### Exercise objective
If a line in the entries below holds the string "sounds", copy it.

___ Exercise data ___

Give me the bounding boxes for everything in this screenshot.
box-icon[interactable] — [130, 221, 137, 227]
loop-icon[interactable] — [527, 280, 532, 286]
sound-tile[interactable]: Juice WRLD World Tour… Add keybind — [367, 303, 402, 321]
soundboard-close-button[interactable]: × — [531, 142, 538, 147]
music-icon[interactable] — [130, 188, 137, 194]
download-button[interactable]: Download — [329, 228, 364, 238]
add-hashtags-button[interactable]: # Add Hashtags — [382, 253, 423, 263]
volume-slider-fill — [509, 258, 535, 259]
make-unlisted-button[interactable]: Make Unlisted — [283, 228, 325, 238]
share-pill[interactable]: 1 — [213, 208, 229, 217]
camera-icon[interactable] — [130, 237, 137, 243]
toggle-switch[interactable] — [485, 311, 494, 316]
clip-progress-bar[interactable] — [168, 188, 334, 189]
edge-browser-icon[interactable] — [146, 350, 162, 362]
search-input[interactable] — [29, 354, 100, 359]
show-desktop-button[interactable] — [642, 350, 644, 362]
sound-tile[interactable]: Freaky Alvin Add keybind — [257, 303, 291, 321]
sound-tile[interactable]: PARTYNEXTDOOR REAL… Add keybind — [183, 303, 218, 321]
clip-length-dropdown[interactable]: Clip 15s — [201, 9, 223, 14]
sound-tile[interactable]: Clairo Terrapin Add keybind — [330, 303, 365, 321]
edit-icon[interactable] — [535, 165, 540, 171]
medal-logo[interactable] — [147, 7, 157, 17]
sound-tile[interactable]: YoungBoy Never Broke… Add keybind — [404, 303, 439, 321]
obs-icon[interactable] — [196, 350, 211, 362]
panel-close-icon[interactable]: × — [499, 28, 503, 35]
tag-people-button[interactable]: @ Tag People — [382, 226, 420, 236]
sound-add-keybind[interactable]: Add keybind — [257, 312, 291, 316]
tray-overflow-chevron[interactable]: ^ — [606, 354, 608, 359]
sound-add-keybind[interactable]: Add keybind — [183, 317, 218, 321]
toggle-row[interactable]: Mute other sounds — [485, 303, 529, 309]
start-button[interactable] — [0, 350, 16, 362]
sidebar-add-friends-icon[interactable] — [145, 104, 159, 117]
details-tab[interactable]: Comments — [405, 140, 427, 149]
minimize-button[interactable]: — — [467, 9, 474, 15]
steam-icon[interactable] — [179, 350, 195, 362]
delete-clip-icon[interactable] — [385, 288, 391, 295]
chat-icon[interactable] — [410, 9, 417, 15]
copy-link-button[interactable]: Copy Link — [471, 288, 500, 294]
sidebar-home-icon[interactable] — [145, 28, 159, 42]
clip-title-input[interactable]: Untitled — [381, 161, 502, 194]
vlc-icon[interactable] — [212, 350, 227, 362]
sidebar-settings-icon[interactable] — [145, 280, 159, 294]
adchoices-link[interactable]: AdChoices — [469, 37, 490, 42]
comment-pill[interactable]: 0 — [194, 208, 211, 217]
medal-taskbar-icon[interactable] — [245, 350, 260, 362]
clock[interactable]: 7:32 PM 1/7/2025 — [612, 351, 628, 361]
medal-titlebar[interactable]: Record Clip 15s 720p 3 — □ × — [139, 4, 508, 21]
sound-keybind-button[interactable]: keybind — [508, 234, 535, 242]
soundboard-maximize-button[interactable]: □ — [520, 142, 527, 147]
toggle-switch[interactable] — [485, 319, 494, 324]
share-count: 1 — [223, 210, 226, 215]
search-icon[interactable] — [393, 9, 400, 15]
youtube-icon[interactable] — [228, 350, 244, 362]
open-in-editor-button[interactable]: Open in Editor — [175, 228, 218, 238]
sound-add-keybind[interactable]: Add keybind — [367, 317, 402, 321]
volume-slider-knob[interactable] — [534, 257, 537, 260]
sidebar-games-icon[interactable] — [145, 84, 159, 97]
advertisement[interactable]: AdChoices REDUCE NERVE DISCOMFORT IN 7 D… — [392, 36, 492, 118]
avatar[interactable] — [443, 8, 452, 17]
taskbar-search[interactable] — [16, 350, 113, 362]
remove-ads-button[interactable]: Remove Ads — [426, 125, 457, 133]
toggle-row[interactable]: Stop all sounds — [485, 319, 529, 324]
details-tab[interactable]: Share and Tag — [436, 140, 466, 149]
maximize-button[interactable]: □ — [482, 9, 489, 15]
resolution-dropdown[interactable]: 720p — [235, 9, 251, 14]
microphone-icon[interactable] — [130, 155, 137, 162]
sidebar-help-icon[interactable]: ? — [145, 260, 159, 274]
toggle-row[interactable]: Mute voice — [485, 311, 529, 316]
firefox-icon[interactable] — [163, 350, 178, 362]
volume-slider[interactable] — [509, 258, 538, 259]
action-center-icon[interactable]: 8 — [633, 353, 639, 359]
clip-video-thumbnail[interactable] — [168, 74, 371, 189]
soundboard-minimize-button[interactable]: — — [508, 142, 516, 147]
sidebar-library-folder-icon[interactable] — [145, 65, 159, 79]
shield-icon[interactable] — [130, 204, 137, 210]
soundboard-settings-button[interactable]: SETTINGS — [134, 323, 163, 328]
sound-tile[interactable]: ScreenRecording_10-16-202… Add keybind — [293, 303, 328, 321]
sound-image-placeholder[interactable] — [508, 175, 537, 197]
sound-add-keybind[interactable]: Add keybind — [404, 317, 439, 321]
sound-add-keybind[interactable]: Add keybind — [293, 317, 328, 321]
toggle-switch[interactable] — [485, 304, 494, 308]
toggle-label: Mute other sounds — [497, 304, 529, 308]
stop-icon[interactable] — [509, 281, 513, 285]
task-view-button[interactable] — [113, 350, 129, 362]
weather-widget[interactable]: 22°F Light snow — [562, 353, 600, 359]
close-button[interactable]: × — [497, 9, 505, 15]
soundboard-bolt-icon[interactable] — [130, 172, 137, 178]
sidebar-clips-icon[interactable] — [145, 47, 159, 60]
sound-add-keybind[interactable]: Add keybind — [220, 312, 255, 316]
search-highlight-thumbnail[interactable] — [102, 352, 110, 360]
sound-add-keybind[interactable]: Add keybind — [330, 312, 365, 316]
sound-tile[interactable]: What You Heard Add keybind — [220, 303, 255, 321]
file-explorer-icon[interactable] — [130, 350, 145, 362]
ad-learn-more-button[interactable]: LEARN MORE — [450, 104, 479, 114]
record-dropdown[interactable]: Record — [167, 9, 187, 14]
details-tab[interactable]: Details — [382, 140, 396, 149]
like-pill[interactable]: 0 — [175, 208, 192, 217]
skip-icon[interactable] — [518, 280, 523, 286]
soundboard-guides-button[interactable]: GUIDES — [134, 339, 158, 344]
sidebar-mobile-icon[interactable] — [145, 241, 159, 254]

___

### Exercise solution
toggle-row[interactable]: Mute other sounds — [485, 303, 529, 309]
toggle-row[interactable]: Stop all sounds — [485, 319, 529, 324]
toggle-label: Mute other sounds — [497, 304, 529, 308]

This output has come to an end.